Compounds may disrupt tumour cell growth

In collaboration with the Press Association

UK researchers have identified four compounds that appear to be able to block tumour cell growth in the laboratory.

The four compounds interfere with a particular chemical messaging system, called the 'Wnt' pathway, which has previously been found to be involved in cancer development.

Dr Trevor Dale, a Cancer Research UK-funded biochemist based at Cardiff University, has shown that the compounds can block tumour cell growth in zebrafish embryos and now hopes to test them on mice.

Reporting the team's findings at an international conference in Germany on 'Wnt Signalling in Development and Disease', the researchers revealed that interfering with the Wnt signalling pathway can have severe side-effects, as it plays a central role in living organisms.

In addition, the kinds of drugs needed to interfere with the pathway are hard to develop, according to Dr Dale: "Drugs that inhibit easy targets, such as enzymes, can be developed by testing likely compounds on purified enzymes. The drugs usually fit into small pockets on the enzyme like a broken key fitting into a lock and preventing the normal key from getting access.

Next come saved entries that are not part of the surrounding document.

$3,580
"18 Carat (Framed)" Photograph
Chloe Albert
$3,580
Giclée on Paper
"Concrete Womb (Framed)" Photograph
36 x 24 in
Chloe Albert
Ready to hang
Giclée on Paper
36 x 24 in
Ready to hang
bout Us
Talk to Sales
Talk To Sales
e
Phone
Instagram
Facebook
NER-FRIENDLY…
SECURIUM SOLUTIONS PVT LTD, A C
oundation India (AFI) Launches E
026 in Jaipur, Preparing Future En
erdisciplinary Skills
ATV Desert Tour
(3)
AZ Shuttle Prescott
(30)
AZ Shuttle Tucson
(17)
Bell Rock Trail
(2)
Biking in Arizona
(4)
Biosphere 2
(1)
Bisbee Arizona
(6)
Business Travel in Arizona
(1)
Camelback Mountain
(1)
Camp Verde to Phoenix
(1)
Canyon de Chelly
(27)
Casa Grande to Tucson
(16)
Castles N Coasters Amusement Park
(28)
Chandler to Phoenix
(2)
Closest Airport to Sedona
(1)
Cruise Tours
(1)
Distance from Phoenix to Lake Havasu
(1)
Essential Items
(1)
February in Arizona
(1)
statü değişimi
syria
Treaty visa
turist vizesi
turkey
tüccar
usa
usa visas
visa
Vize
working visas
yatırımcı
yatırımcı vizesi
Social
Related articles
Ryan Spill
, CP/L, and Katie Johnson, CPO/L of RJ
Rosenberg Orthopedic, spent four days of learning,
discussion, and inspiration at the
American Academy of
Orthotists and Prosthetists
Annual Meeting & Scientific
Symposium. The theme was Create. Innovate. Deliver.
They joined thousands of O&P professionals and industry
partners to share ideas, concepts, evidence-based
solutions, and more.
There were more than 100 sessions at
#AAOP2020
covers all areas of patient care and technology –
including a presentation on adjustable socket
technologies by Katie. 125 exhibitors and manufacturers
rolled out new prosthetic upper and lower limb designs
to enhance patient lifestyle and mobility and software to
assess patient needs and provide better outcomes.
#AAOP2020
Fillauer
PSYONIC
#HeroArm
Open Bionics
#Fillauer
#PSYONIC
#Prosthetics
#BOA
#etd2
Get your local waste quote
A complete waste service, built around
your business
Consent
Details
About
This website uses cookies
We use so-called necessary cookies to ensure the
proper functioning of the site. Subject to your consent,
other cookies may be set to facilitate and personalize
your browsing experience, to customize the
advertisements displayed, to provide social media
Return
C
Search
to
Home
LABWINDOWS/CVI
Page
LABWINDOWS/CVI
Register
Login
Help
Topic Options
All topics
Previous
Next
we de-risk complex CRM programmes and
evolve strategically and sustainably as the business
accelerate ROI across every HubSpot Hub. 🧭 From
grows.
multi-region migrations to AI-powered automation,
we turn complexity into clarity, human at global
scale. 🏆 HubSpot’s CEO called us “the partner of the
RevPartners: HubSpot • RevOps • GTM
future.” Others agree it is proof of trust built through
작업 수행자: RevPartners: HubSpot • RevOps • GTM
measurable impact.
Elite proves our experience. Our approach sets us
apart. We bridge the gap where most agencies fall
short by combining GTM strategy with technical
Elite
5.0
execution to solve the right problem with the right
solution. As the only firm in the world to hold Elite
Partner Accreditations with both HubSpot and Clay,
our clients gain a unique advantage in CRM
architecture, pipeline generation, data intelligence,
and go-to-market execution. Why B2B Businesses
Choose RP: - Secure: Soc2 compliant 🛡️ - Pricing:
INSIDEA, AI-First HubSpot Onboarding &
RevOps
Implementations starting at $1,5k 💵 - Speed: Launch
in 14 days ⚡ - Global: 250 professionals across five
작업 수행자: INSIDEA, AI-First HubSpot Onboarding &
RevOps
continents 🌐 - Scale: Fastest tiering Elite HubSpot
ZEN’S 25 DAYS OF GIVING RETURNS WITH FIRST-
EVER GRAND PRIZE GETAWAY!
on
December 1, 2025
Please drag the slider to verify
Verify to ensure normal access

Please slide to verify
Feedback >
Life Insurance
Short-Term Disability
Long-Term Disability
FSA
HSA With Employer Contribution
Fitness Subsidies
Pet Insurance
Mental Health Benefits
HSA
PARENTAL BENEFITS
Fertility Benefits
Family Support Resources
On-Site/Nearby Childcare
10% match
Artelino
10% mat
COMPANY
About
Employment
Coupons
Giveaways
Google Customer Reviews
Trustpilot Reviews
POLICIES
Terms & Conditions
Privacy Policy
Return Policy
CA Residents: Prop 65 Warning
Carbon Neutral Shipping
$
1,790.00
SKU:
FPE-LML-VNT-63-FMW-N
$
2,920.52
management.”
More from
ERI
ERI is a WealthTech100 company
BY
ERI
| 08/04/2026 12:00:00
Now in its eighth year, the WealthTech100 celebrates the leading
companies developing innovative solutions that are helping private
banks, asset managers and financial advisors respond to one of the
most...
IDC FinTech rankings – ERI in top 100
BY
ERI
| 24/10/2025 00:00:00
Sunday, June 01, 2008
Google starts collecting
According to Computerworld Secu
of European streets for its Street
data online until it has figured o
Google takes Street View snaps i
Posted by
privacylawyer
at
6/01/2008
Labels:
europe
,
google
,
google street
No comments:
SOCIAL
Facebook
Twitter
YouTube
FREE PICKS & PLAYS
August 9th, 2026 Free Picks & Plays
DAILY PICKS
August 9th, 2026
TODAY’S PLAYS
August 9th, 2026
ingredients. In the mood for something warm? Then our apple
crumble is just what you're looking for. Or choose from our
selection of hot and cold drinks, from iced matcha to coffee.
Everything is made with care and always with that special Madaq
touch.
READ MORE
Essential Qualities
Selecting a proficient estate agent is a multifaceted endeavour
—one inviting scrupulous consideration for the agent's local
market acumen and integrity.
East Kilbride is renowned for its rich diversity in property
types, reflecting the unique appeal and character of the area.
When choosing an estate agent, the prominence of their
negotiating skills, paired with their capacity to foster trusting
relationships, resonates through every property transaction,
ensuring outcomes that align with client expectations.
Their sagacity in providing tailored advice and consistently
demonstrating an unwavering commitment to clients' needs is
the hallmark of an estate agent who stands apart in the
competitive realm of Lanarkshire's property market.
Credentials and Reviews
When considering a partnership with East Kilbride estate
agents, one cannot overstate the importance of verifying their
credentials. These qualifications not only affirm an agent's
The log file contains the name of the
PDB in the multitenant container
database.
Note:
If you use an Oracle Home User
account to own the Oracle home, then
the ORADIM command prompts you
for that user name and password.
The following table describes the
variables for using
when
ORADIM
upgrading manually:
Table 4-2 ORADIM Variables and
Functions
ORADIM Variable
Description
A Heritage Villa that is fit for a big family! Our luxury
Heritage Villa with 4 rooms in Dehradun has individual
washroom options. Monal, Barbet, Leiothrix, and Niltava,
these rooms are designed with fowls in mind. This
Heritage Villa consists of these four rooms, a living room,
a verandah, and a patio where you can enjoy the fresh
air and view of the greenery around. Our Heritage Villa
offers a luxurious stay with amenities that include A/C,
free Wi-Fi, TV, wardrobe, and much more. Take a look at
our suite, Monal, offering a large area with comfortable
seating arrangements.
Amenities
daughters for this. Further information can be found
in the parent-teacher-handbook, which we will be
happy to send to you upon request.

"Drugs that inhibit hard targets, such as protein-protein interactions, are more difficult to develop since they usually don't have small pockets. Most 'core' targets of the Wnt pathway fall into this class."

The researchers identified the four compounds by screening 68,000 for their ability to disrupt the Wnt pathway.

Dr Dale revealed: "Once the active compounds were identified, we were then faced with the problem of identifying the targets of the pathway."

They found that two of the compounds block the pathway near a protein called beta-catenin.

As a result, they now plan to use variants of the compounds to try and block bowel cancer development in mice, as beta-catenin regulates the activity of another protein, APC, which is involved in 90 per cent of bowel cancers.

Depending on the results of the study, the researchers may subsequently be able to move on to clinical trials in the future.